◆ What the task asks: Leaving out pictures, output exactly the lines below from the one that has "タリー▽森保監督が全幅の信頼を" through the one that has "Lợi ích của", and nothing else.

Extracted records
*** Begin section ***
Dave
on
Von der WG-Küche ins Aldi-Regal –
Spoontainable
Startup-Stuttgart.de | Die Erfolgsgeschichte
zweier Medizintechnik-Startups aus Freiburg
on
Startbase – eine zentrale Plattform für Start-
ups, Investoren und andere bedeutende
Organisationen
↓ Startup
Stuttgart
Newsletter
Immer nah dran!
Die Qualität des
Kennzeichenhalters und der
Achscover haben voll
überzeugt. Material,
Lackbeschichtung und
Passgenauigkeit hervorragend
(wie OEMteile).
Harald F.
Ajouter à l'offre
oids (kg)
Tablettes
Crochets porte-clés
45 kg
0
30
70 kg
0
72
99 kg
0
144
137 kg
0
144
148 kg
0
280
*** End section ***
*** Begin section ***
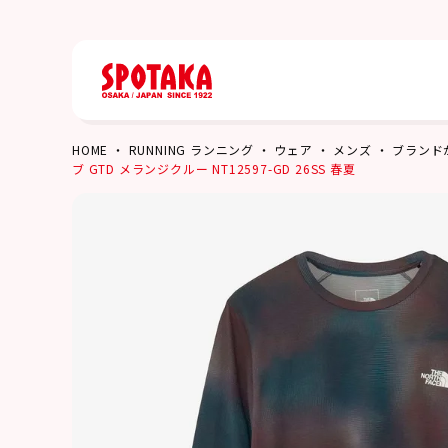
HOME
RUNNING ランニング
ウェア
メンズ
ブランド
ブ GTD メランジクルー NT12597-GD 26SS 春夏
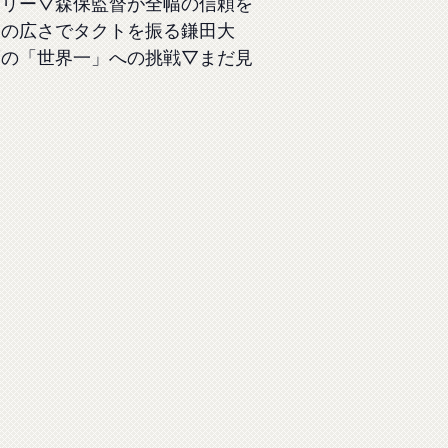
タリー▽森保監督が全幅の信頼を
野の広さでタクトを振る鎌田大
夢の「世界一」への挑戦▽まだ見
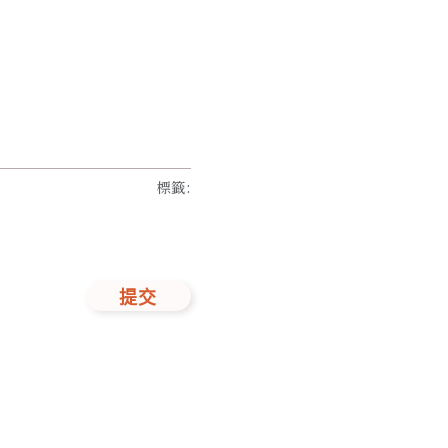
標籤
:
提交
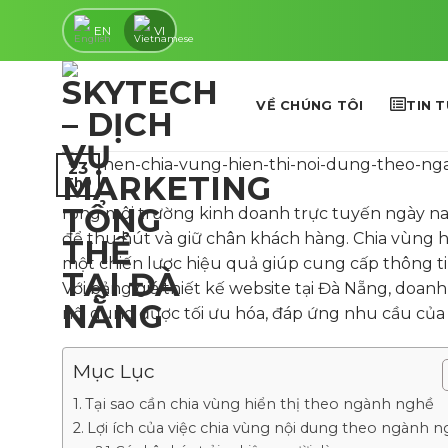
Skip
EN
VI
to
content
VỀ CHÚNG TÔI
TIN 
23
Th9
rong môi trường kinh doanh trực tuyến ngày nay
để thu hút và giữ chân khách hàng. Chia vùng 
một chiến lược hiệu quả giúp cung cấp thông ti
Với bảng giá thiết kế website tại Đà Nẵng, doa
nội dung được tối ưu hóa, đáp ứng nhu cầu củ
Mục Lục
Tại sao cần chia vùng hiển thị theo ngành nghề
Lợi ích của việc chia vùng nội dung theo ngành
*** End section ***
◆ Result of this task:
タリー▽森保監督が全幅の信頼を
野の広さでタクトを振る鎌田大
夢の「世界一」への挑戦▽まだ見
標籤
:
提交
Skip
EN
VI
to
content
VỀ CHÚNG TÔI
TIN 
23
Th9
rong môi trường kinh doanh trực tuyến ngày nay
để thu hút và giữ chân khách hàng. Chia vùng 
một chiến lược hiệu quả giúp cung cấp thông ti
Với bảng giá thiết kế website tại Đà Nẵng, doa
nội dung được tối ưu hóa, đáp ứng nhu cầu củ
Mục Lục
Tại sao cần chia vùng hiển thị theo ngành nghề
Lợi ích của việc chia vùng nội dung theo ngành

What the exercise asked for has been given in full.